- **Exercise**:
Output the records that follow, keeping every line exactly as it is.

* * *

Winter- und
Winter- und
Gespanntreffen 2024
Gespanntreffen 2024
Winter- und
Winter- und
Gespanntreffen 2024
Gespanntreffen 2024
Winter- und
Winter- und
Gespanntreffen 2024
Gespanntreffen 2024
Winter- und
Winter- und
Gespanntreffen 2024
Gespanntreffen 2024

* * *

- **Solution for this exercise**:
Winter- und
Winter- und
Gespanntreffen 2024
Gespanntreffen 2024
Winter- und
Winter- und
Gespanntreffen 2024
Gespanntreffen 2024
Winter- und
Winter- und
Gespanntreffen 2024
Gespanntreffen 2024
Winter- und
Winter- und
Gespanntreffen 2024
Gespanntreffen 2024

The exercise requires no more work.